**Work order**:
This task calls for copying every line in the data below that contains the word "Start".
[[ Records to process, beginning ]]
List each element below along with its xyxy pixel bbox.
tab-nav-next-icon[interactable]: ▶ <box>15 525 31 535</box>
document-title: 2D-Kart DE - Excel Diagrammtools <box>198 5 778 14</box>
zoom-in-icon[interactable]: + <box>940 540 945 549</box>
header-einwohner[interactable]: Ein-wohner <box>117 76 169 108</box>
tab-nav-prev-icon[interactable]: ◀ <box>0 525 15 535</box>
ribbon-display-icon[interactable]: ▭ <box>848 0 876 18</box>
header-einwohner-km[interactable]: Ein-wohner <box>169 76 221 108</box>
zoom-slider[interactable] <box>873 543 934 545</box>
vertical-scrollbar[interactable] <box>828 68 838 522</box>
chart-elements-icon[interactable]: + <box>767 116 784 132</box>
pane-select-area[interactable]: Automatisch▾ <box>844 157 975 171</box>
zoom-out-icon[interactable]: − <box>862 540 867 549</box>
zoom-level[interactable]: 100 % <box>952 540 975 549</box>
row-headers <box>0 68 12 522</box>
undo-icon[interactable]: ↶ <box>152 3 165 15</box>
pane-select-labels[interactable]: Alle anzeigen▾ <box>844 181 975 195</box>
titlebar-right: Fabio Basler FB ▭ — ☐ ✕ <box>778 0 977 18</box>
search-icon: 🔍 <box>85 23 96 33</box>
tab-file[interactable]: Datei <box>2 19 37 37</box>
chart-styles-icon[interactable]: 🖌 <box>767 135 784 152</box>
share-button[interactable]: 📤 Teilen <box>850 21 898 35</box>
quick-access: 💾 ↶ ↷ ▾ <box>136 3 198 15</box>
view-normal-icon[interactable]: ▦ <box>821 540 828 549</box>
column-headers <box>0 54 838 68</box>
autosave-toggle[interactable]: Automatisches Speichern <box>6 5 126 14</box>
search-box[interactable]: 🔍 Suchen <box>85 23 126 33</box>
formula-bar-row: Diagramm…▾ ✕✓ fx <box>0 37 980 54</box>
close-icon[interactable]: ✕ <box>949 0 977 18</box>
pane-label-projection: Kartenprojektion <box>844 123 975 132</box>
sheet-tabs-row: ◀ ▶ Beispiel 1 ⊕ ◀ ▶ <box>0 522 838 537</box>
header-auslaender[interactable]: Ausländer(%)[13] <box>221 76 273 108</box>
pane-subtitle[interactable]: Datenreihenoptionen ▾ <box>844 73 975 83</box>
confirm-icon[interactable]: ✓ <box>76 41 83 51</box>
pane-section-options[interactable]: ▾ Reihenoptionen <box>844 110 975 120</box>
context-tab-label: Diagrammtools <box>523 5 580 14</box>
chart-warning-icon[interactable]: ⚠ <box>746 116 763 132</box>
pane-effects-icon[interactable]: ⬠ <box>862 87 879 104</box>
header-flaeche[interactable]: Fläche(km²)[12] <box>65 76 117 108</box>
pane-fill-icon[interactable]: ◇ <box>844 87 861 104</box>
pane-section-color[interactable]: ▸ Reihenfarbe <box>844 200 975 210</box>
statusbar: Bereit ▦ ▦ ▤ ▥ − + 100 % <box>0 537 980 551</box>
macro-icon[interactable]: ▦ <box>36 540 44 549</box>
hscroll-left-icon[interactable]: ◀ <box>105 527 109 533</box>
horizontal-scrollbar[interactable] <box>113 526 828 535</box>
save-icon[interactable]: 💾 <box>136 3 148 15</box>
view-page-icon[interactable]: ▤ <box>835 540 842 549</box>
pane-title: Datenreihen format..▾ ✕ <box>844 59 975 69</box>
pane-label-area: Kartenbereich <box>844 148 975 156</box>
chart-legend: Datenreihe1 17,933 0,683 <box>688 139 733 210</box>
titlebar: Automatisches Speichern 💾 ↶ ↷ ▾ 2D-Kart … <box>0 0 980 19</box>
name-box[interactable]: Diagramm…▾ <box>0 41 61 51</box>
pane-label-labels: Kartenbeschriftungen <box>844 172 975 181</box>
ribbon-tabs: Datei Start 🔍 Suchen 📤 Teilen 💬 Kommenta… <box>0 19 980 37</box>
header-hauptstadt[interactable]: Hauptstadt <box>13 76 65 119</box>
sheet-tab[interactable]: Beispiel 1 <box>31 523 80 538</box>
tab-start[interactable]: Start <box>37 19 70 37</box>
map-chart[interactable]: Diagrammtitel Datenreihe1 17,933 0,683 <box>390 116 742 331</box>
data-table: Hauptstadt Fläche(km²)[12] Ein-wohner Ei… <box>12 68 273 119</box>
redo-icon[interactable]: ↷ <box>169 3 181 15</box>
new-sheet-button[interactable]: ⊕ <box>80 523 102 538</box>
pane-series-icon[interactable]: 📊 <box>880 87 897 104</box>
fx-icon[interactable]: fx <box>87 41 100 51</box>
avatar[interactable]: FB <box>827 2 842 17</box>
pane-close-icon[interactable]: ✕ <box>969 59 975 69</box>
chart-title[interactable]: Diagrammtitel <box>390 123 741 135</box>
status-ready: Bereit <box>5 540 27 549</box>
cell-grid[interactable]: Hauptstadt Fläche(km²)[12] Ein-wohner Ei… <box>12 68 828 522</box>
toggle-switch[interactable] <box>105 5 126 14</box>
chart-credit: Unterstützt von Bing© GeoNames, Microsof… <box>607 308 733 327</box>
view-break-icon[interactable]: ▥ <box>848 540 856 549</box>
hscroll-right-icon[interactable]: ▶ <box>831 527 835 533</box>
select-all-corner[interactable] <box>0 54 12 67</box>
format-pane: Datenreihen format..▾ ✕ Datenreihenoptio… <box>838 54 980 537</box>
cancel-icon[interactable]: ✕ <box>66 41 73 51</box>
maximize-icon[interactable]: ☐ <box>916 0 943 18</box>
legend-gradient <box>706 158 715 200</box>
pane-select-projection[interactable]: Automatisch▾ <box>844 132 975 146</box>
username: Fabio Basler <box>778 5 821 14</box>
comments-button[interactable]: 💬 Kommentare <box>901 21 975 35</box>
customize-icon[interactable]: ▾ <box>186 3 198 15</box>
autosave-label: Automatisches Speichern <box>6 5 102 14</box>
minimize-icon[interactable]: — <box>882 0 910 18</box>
[[ Records to process, end ]]
**Response to this task**:
ribbon-tabs: Datei Start 🔍 Suchen 📤 Teilen 💬 Kommenta… <box>0 19 980 37</box>
tab-start[interactable]: Start <box>37 19 70 37</box>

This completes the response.